11.27.2010

don’t just catch your breath. stop running.

Trying to catch my breath after weeks of running life at high speed, I realize that I’m at it again. I’m chasing activity.

That’s nothing new. But that’s the problem. After years of consciously working to develop a different kind of life, I’m back to my old crazy ways.

I want to say it’s because I’m feeling comfortable in my new city.
I tend to think that it’s just the logical – and desirable - consequence of reaching some level of competence in a new environment.
I like to believe that it’s because I finally feel free enough to get things done.
But I know better.

So why do I over-busify myself? Because over-activity makes me feel better. It’s a security blanket. A pacifier. And while those things are fine for a baby, a 54 year old should not have to suck her thumb to feel that all’s right with her world! Yes, they’re good activities. Yes, I’m capable. Yes, they need doing.

Oh really. Who am I kidding? This ‘freedom’ to make things happen, to get stuff done, to bring about change, blah, blah, blah, all too quickly becomes a burden, a trap, the very opposite of ‘free’ as I entangle myself in oh so many activities.

Ever since I can remember I have been compelled to transform ‘what is’ into ‘what could be’. 10 years ago I took an extensive motivational assessment as part of a job interview process. It accurately summarized my prime life/work motivation: “to impress, impact, make a mark, shape, effect lasting change”. Yep. That’s me. The assessment was on target, stating that my transformational motivation is triggered by the “unknown, unexplored, untried, risk, hazards and adventures” and is kept alive by “challenges, tests, and the chance to be creative”. So true. So it’s no wonder that in every new place (and there’ve been many!) I find myself chin-deep in activities that demand high-level commitment. I confess I love it. And I hope some of it’s made a difference.

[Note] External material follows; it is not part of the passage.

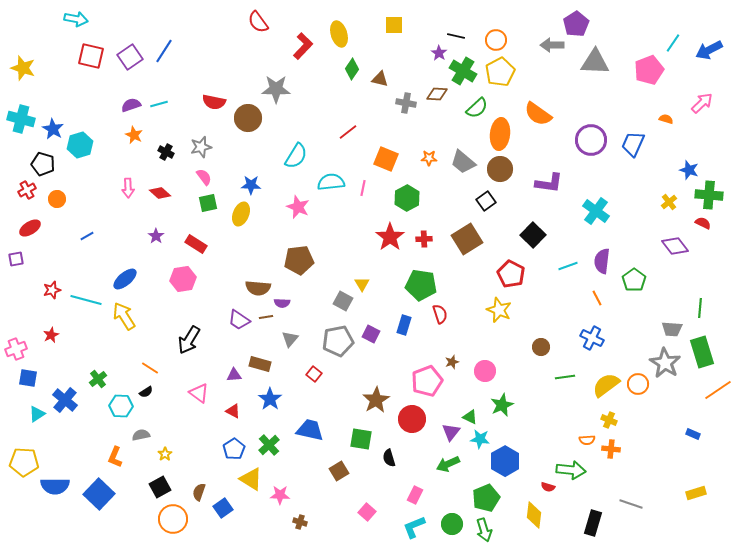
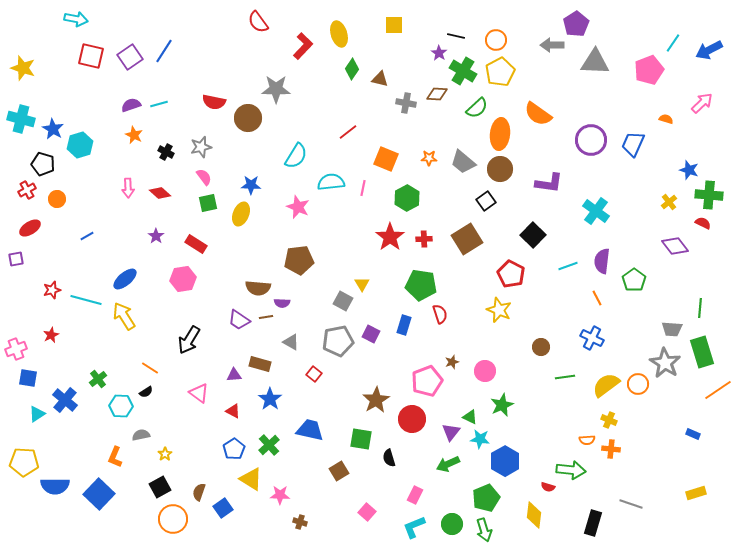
gray triangle at (290, 339): moved 1 px right, 3 px down; rotated 42 degrees counterclockwise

But coming to Dubai was supposed to be part of a different adventure. One requiring an even greater level of risk and creativity. Not denying my primary motivating force, but viewing it from a higher vantage point; embracing a deeper kind of impact that has little to do with my areas of competency and my love of – or need for - activity.  But under the on-going stresses of this risky adventure it has felt oh so good to avoid the oh so many out of control bits of life by chasing activity. But it’s not how I want to live.

So today I remember…
…not everything needs to be changed. Some things just are.
…not everything worthwhile requires intense high level activity.
…not everything can be made better. At least not now. And not by me.
…some things are simply to be enjoyed or watched from a distance or ignored altogether. Not because they’re unimportant. But because…
…value is not measured by busyness and…
…fears are better faced than fended off.

I’m beginning to breath again. It’s a relief to be free to sit on the balcony of my 42nd floor apt. and simply enjoy the view. Or to write a blog without worrying whether or not it will change the world.

5 comments:

Jeri said...

Learning to be, not do; to love, not change; to receive love rather than to earn it.

Sounds like you and I could be twins. Abu Dhabi has been my learning place, and I am often a reluctant student....

theamerarabwife said...

Random question: when it is really windy, can you feel your building move? I've never been in such a tall building before...Husband says that we will come visit for certain, now that he hears you live so high in the air! One of his childhood fantasies was to live in a New York high rise.

Becky Stephen said...

Thankfully, we can't feel it bend and sway with the breeze! But the day the fire alarm went off last year and we had to start running down 32 flights of stairs was memorable! (It was turned off by the time we reached the 25th floor. False alarm!) I never thought I'd live in a high rise. Especially in Dubai. But here we are. And we'd love to have you visit.

logicandimagination said...

Becky - I experienced a lot of this when I left "work" and though my situation was different of course I resonated with your words. And you reminder to BE.

I'm curious what the motivational assessment test was?

MH

Becky Stephen said...

Mel, it was the System for Identifying Motivated Abilities (SIMA).